Ok I have a yellow jacket 05 a4 gto and I want to concentrate on the front suspension first. The car has 47,000 miles on it and the front suspension seems worn out weak, sagging, and bottoms out seems like and its not even lowered. I am the second owner and I looked at the repair history of the 1st owner and suspension hasnt been done looks like.

Now Pedders stuff seems good but Im just using the gto as a daily driver I wont be taking it to the track or anything, so seems like these monroe part # replacements are ok right? 

It looks like the link goes to back to the beggining, so jsut chose passanger cars, 2005 gto etc etc....

Monroe Electronic Shock Selector

Now these are only the struts right? So what other components do I need, something about boot and bump stop for the struts?, bushings, and what else? can someone please tell me bushings and other parts I should go ahead and replace, especially parts to deal with potential strut rub issue's. 

If Pedders other parts are the only company then thats fine but if anyone know of other companys let me know thanks. Ohh how about strut bushings does the monroe come with that?

Im going to be selling some items on ebay soon so I want to get the right parts for the front suspension, again I just want to replace the common parts to deal with strut rub and have good working suspension for daily driver.
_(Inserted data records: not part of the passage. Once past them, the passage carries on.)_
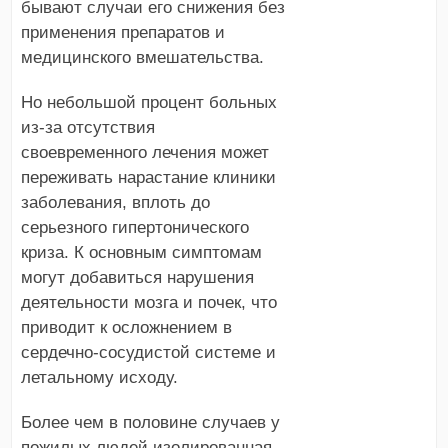
бывают случаи его снижения без
применения препаратов и
медицинского вмешательства.
Но небольшой процент больных
из-за отсутствия
своевременного лечения может
переживать нарастание клиники
заболевания, вплоть до
серьезного гипертонического
криза. К основным симптомам
могут добавиться нарушения
деятельности мозга и почек, что
приводит к осложнением в
сердечно-сосудистой системе и
летальному исходу.
Более чем в половине случаев у
пожилых людей изолированная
Thanks


----------



## pctek (Jul 18, 2010)

Thanks.. Now the monroe struts I can for 66.00 bucks each, the lovells are 296.00 for the pair/both, so still more than the monroes, what you guys think about this?

http://cgi.ebay.com/ebaymotors/Monr...r_Truck_Parts_Accessories&hash=item3caf734c18

Now the lovells come with this "Bolts are included. BUMPSTOP AND BOOT KIT ARE INCLUDED." The monroes dont come with nothing, now do I have to get new bumpstops and boots?

Another question is what all components I should be getting, I know the struts being one of them, what else is there, let me type what I think and let me know if im missing something thanks. This is the first time I'll be doing suspension work on a car. Thanks

Struts
Strut bushings and bearings?
bumpstop n boots?

What else do i need? If someone can tell me the quanitys for each parts?


----------